North Korea embassy raiders promise 'bigger things ahead'

SEOUL • A shadowy dissident group allegedly behind a raid last month on North Korea's embassy in Madrid yesterday promised "bigger things ahead", but said it would temporarily suspend operations because of intense media scrutiny.

The Cheollima Civil Defence (CCD) group emerged from the shadows this week to claim responsibility for a commando-style raid on Pyongyang's embassy to highlight illicit activities rampant in North Korea's foreign missions.

On Wednesday, a Spanish court named Adrian Hong Chang, a Mexican national, as being the leader of the group which burst into the diplomatic mission and roughed up employees before fleeing with documents and computers.

"We are a group of defectors who have come together with compatriots around the world," the CCD said on its website.

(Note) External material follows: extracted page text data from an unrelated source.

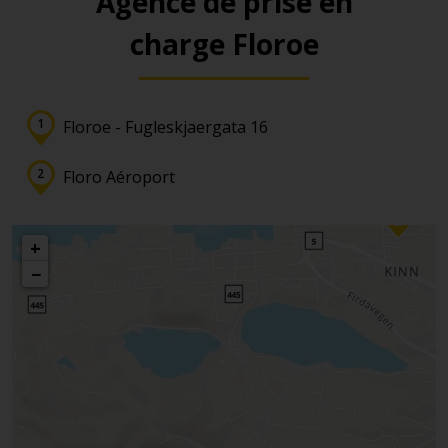
Agence de prise en
charge Floroe
Floroe - Fugleskjaergata 16
Floro Aéroport
+
−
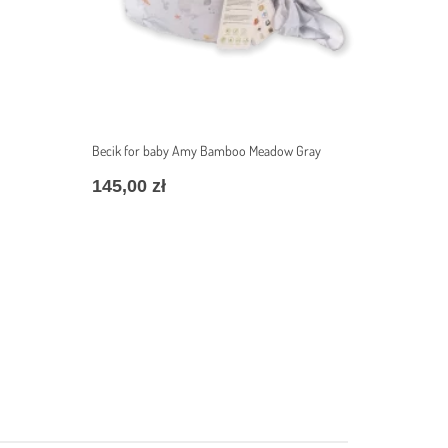
Becik for baby Amy Bamboo Meadow Gray
145,00
zł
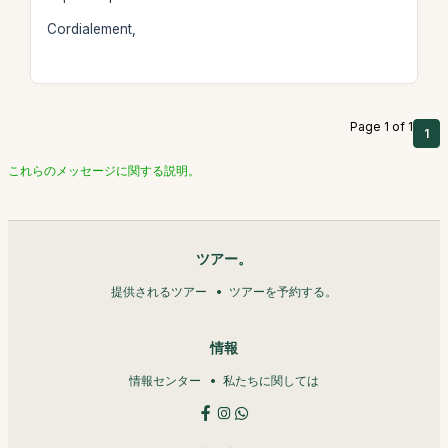
Cordialement,
Page 1 of 1
1
これらのメッセージに関する説明。
ツアー。
提供されるツアー
ツアーを予約する。
情報
情報センター
私たちに関しては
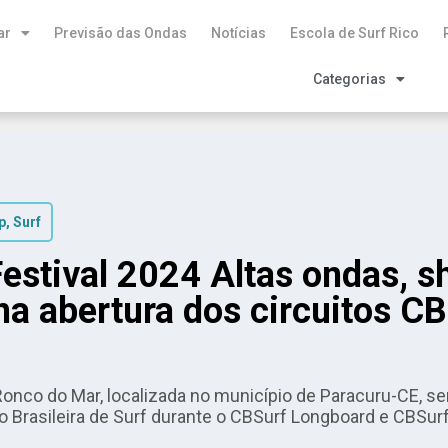
ar
Previsão das Ondas
Notícias
Escola de Surf Rico
Categorias
p
,
Surf
estival 2024 Altas ondas, s
na abertura dos circuitos C
 Ronco do Mar, localizada no município de Paracuru-CE, 
ão Brasileira de Surf durante o CBSurf Longboard e CBSur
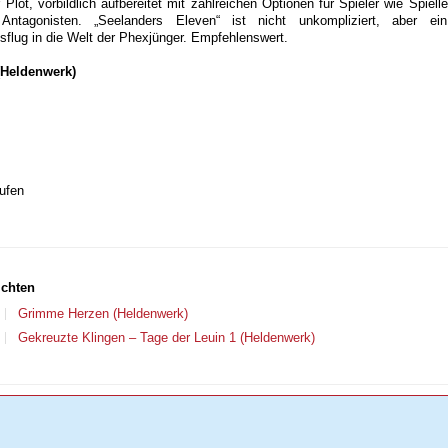
lot, vorbildlich aufbereitet mit zahlreichen Optionen für Spieler wie Spielle
ntagonisten. „Seelanders Eleven“ ist nicht unkompliziert, aber ein
flug in die Welt der Phexjünger. Empfehlenswert.
(Heldenwerk)
ufen
ichten
Grimme Herzen (Heldenwerk)
Gekreuzte Klingen – Tage der Leuin 1 (Heldenwerk)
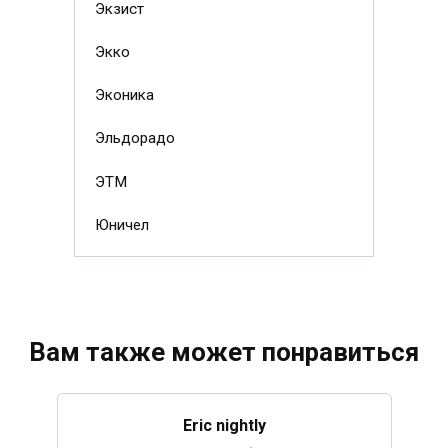
Экзист
Экко
Эконика
Эльдорадо
ЭТМ
Юничел
Вам также может понравиться
Eric nightly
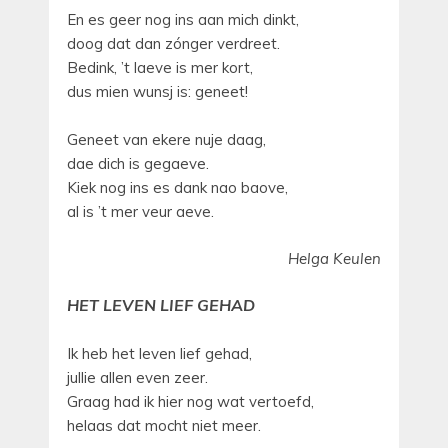
En es geer nog ins aan mich dinkt,
doog dat dan zónger verdreet.
Bedink, ’t laeve is mer kort,
dus mien wunsj is: geneet!
Geneet van ekere nuje daag,
dae dich is gegaeve.
Kiek nog ins es dank nao baove,
al is ’t mer veur aeve.
Helga Keulen
HET LEVEN LIEF GEHAD
Ik heb het leven lief gehad,
jullie allen even zeer.
Graag had ik hier nog wat vertoefd,
helaas dat mocht niet meer.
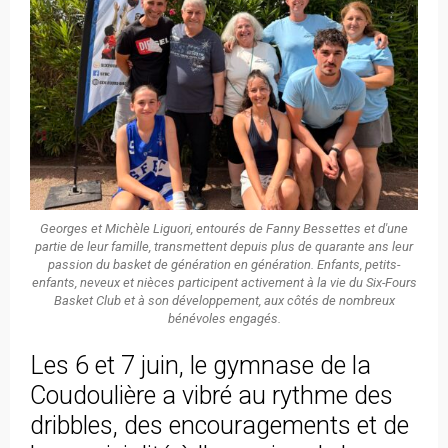
Georges et Michèle Liguori, entourés de Fanny Bessettes et d'une
partie de leur famille, transmettent depuis plus de quarante ans leur
passion du basket de génération en génération. Enfants, petits-
enfants, neveux et nièces participent activement à la vie du Six-Fours
Basket Club et à son développement, aux côtés de nombreux
bénévoles engagés.
Les 6 et 7 juin, le gymnase de la
Coudoulière a vibré au rythme des
dribbles, des encouragements et de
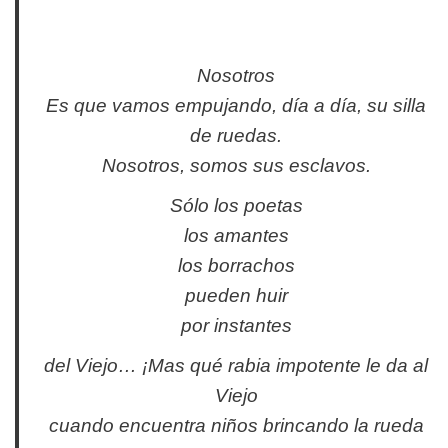
Nosotros
Es que vamos empujando, día a día, su silla
de ruedas.
Nosotros, somos sus esclavos.
Sólo los poetas
los amantes
los borrachos
pueden huir
por instantes
del Viejo… ¡Mas qué rabia impotente le da al
Viejo
cuando encuentra niños brincando la rueda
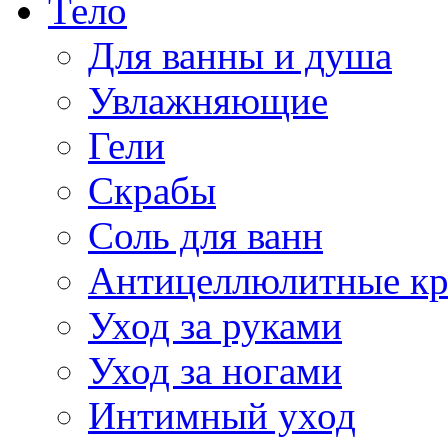
Тело
Для ванны и душа
Увлажняющие
Гели
Скрабы
Соль для ванн
Антицеллюлитные к
Уход за руками
Уход за ногами
Интимный уход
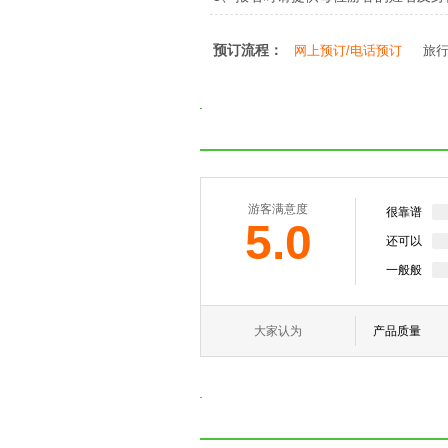
预订流程：
网上预订/电话预订
旅
游客满意度
很靠谱
5.0
还可以
一般般
大家认为
产品质量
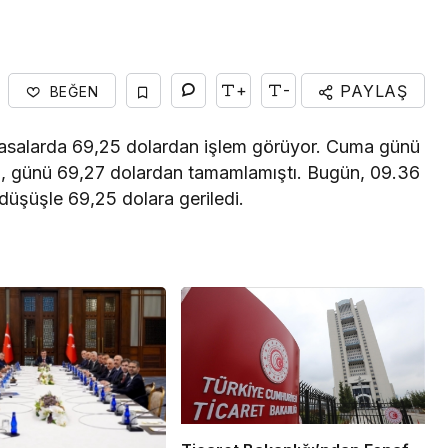
Yaşam
Rezze Design, Türk
+
-
PAYLAŞ
BEĞEN
HORECA Mobilyasını
Uluslararası Projelere
 piyasalarda 69,25 dolardan işlem görüyor. Cuma günü
Taşıyor
l, günü 69,27 dolardan tamamlamıştı. Bugün, 09.36
ir düşüşle 69,25 dolara geriledi.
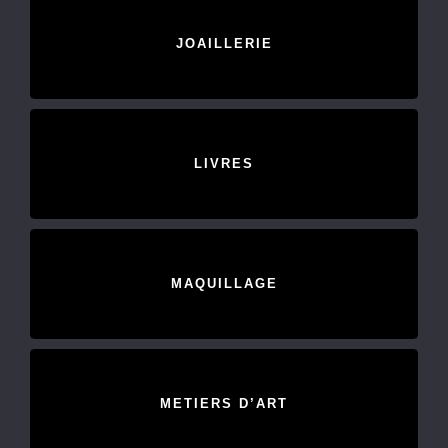
JOAILLERIE
LIVRES
MAQUILLAGE
METIERS D’ART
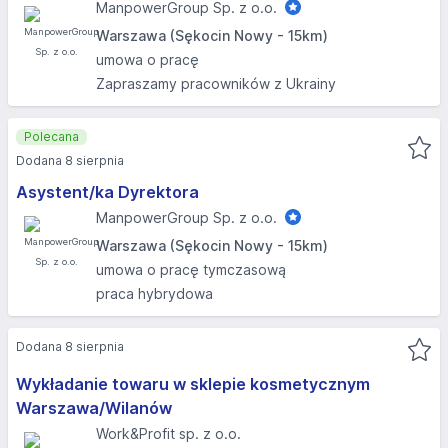
ManpowerGroup Sp. z o.o.
Warszawa (Sękocin Nowy - 15km)
umowa o pracę
Zapraszamy pracowników z Ukrainy
Polecana
Dodana 8 sierpnia
Asystent/ka Dyrektora
ManpowerGroup Sp. z o.o.
Warszawa (Sękocin Nowy - 15km)
umowa o pracę tymczasową
praca hybrydowa
Dodana 8 sierpnia
Wykładanie towaru w sklepie kosmetycznym
Warszawa/Wilanów
Work&Profit sp. z o.o.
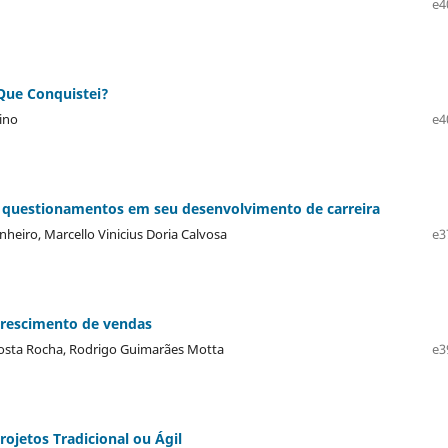
e4
Que Conquistei?
vino
e4
e questionamentos em seu desenvolvimento de carreira
nheiro, Marcello Vinicius Doria Calvosa
e3
crescimento de vendas
 Costa Rocha, Rodrigo Guimarães Motta
e3
ojetos Tradicional ou Ágil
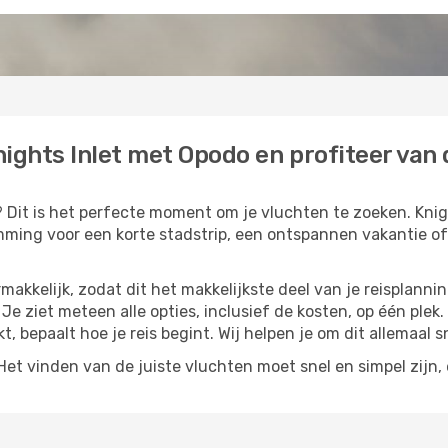
ights Inlet met Opodo en profiteer van d
? Dit is het perfecte moment om je vluchten te zoeken. Knigh
temming voor een korte stadstrip, een ontspannen vakantie of
akkelijk, zodat dit het makkelijkste deel van je reisplannin
 Je ziet meteen alle opties, inclusief de kosten, op één plek
kt, bepaalt hoe je reis begint. Wij helpen je om dit allemaal s
t vinden van de juiste vluchten moet snel en simpel zijn, e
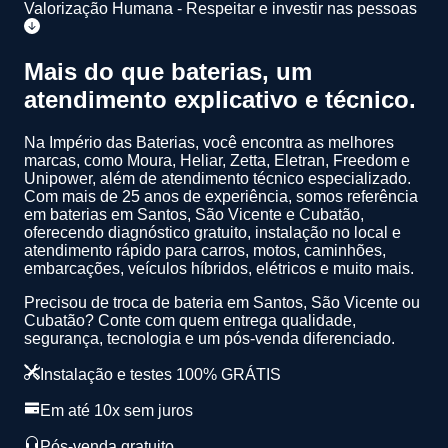
Valorização Humana - Respeitar e investir nas pessoas
Mais do que baterias, um
atendimento
explicativo
e
técnico
.
Na Império das Baterias, você encontra as melhores
marcas, como Moura, Heliar, Zetta, Eletran, Freedom e
Unipower, além de atendimento técnico especializado.
Com mais de 25 anos de experiência
, somos referência
em baterias em Santos, São Vicente e Cubatão,
oferecendo diagnóstico gratuito, instalação no local e
atendimento rápido para carros, motos, caminhões,
embarcações, veículos híbridos, elétricos e muito mais.
Precisou de troca de bateria em Santos, São Vicente ou
Cubatão? Conte com quem entrega qualidade,
segurança, tecnologia e um pós-venda diferenciado.
Instalação e testes 100% GRÁTIS
Em até 10x sem juros
Pós-venda gratuito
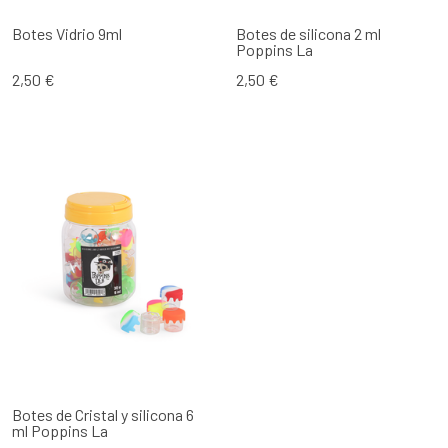
Botes Vidrio 9ml
Botes de silicona 2 ml
Poppins La
2,50 €
2,50 €
Botes de Cristal y silicona 6
ml Poppins La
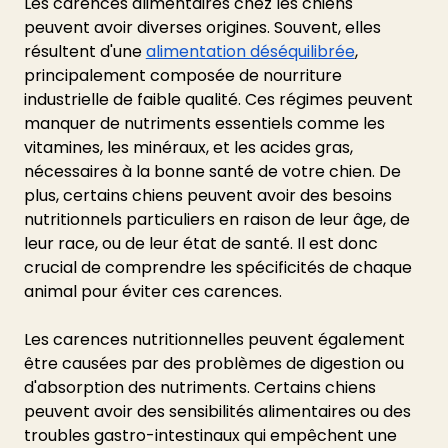
Les carences alimentaires chez les chiens 
peuvent avoir diverses origines. Souvent, elles 
résultent d'une
alimentation déséquilibrée
, 
principalement composée de nourriture 
industrielle de faible qualité. Ces régimes peuvent 
manquer de nutriments essentiels comme les 
vitamines, les minéraux, et les acides gras, 
nécessaires à la bonne santé de votre chien. De 
plus, certains chiens peuvent avoir des besoins 
nutritionnels particuliers en raison de leur âge, de 
leur race, ou de leur état de santé. Il est donc 
crucial de comprendre les spécificités de chaque 
animal pour éviter ces carences.
Les carences nutritionnelles peuvent également 
être causées par des problèmes de digestion ou 
d'absorption des nutriments. Certains chiens 
peuvent avoir des sensibilités alimentaires ou des 
troubles gastro-intestinaux qui empêchent une 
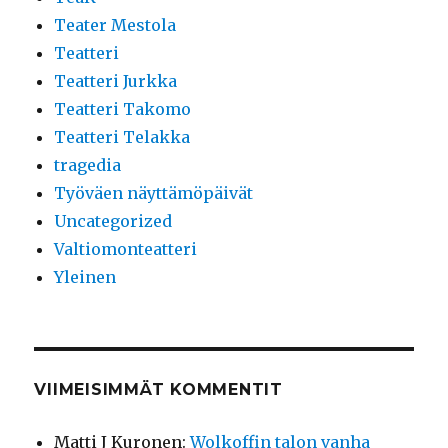
Teater Mestola
Teatteri
Teatteri Jurkka
Teatteri Takomo
Teatteri Telakka
tragedia
Työväen näyttämöpäivät
Uncategorized
Valtiomonteatteri
Yleinen
VIIMEISIMMÄT KOMMENTIT
Matti J Kuronen
:
Wolkoffin talon vanha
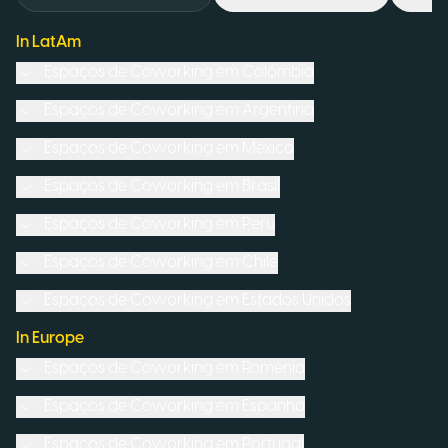
In LatAm
Espaços de Coworking em
Colômbia
Espaços de Coworking em
Argentina
Espaços de Coworking em
México
Espaços de Coworking em
Brasil
Espaços de Coworking em
Peru
Espaços de Coworking em
Chile
Espaços de Coworking em
Estados Unidos
In Europe
Espaços de Coworking em
Romênia
Espaços de Coworking em
Espanha
Espaços de Coworking em
Portugal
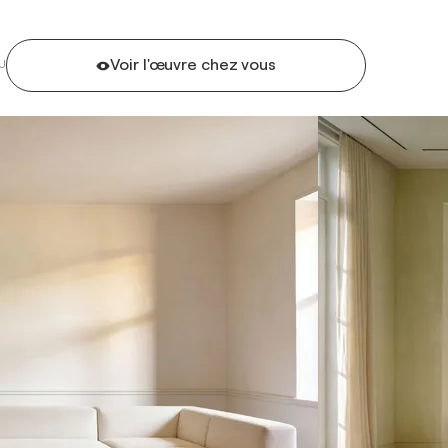
Voir l'œuvre chez vous
U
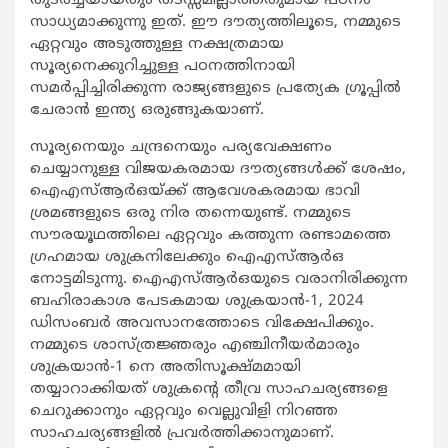
തുടര്‍ച്ചയായതും തടസ്സമില്ലാത്തതുമായ പഠനം
സാധ്യമാക്കുന്നു ഇത്. ഈ ദൗത്യത്തിലൂടെ, നമ്മുടെ
ഏറ്റവും അടുത്തുള്ള നക്ഷത്രമായ
സൂര്യനെക്കുറിച്ചുള്ള പഠനത്തിനായി
സമര്‍പ്പിച്ചിരിക്കുന്ന രാജ്യങ്ങളുടെ പ്രത്യേക ഗ്രൂപ്പില്‍
ചേരാന്‍ ഇന്ത്യ ഒരുങ്ങുകയാണ്.
സൂര്യനെയും ചന്ദ്രനെയും പര്യവേക്ഷണം
ചെയ്യാനുള്ള വിജയകരമായ ദൗത്യങ്ങള്‍ക്ക് ശേഷം,
ഐഎസ്ആര്‍ഒയ്ക്ക് ആവേശകരമായ ഭാവി
ശ്രമങ്ങളുടെ ഒരു നിര തന്നെയുണ്ട്. നമ്മുടെ
സൗരയൂഥത്തിലെ ഏറ്റവും കത്തുന്ന രണ്ടാമത്തെ
ഗ്രഹമായ ശുക്രനിലേക്കും ഐഎസ്ആര്‍ഒ
നോട്ടമിടുന്നു. ഐഎസ്ആര്‍ഒയുടെ വരാനിരിക്കുന്ന
ബഹിരാകാശ പേടകമായ ശുക്രയാന്‍-1, 2024
ഡിസംബര്‍ അവസാനത്തോടെ വിക്ഷേപിക്കും.
നമ്മുടെ ശാസ്ത്രജ്ഞരും എഞ്ചിനീയര്‍മാരും
ശുക്രയാന്‍-1 നെ അതിസൂക്ഷ്മമായി
തയ്യാറാക്കിയത് ശുക്രന്റെ തീവ്ര സാഹചര്യങ്ങളെ
ചെറുക്കാനും ഏറ്റവും വെല്ലുവിളി നിറഞ്ഞ
സാഹചര്യങ്ങളില്‍ പ്രവര്‍ത്തിക്കാനുമാണ്.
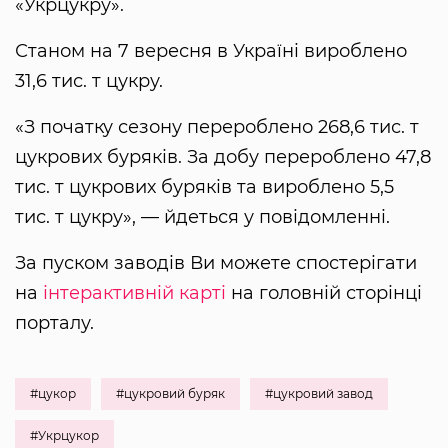
«Укрцукру».
Станом на 7 вересня в Україні вироблено
31,6 тис. т цукру.
«З початку сезону перероблено 268,6 тис. т
цукрових буряків. За добу перероблено 47,8
тис. т цукрових буряків та вироблено 5,5
тис. т цукру», — йдеться у повідомленні.
За пуском заводів Ви можете спостерігати
на
інтерактивній карті
на головній сторінці
порталу.
#цукор
#цукровий буряк
#цукровий завод
#Укрцукор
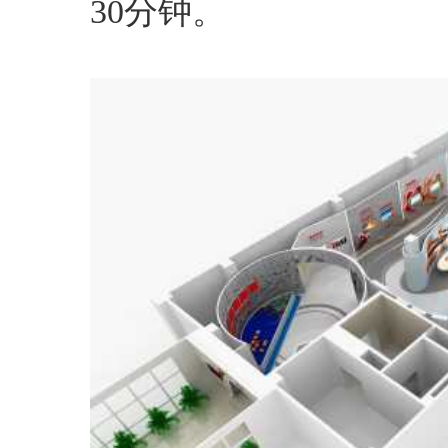
30分钟。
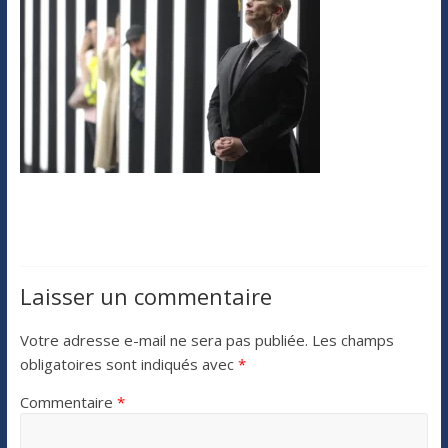
Laisser un commentaire
Votre adresse e-mail ne sera pas publiée.
Les champs
obligatoires sont indiqués avec
*
Commentaire
*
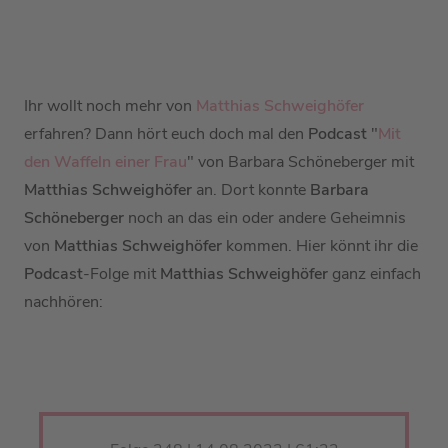
Ihr wollt noch mehr von
Matthias Schweighöfer
erfahren? Dann hört euch doch mal den
Podcast
"
Mit
den Waffeln einer Frau
" von Barbara Schöneberger mit
Matthias Schweighöfer
an. Dort konnte
Barbara
Schöneberger
noch an das ein oder andere Geheimnis
von
Matthias Schweighöfer
kommen. Hier könnt ihr die
Podcast
-Folge mit
Matthias Schweighöfer
ganz einfach
nachhören:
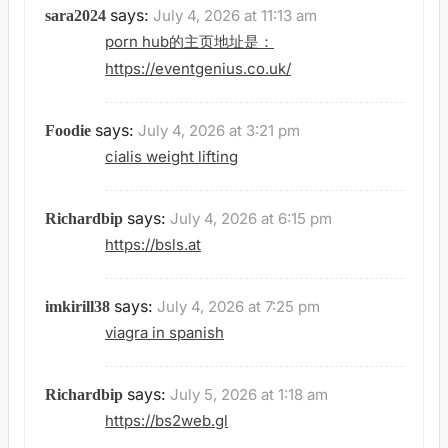
says:
July 4, 2026 at 11:13 am
sara2024
porn hub的主页地址是：
https://eventgenius.co.uk/
says:
July 4, 2026 at 3:21 pm
Foodie
cialis weight lifting
says:
July 4, 2026 at 6:15 pm
Richardbip
https://bsls.at
says:
July 4, 2026 at 7:25 pm
imkirill38
viagra in spanish
says:
July 5, 2026 at 1:18 am
Richardbip
https://bs2web.gl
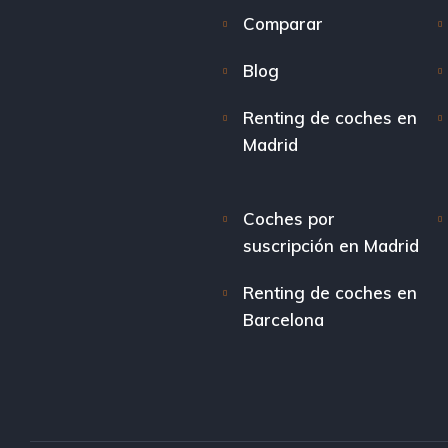
Comparar
Blog
Renting de coches en
Madrid
Coches por
suscripción en Madrid
Renting de coches en
Barcelona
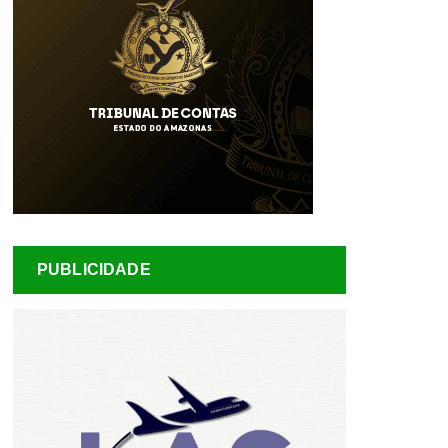
PUBLICIDADE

Various preparations to "shake the Kim Jong Un regime by the root" were under way, it said, but added that they had been hampered by a spike in media interest.

"The activities of the members have been temporarily suspended," it said, adding: "The media should refrain from sticking their nose in the nature of our group and our members. We have bigger things ahead of us."

The statement did not offer any clues about where the group was located, but said it was not collaborating with defectors in South Korea due to "strict security reasons".

Analysts said the current media exposure could be both good and bad for the group's future activities.

"They can receive international support from anti-Pyongyang forces, so it has created an atmosphere for them to do more open, public campaigning," said Mr An Chan-il, a defector-turned-researcher in Seoul.

But Dr Shin Beom-cheol, a researcher at the Asan Institute of Policy Studies, said the group now faced possible reprisals from Pyongyang.

"If they set up an office in South-east Asia or the United States, it could in turn face an attack from North Korea," he said.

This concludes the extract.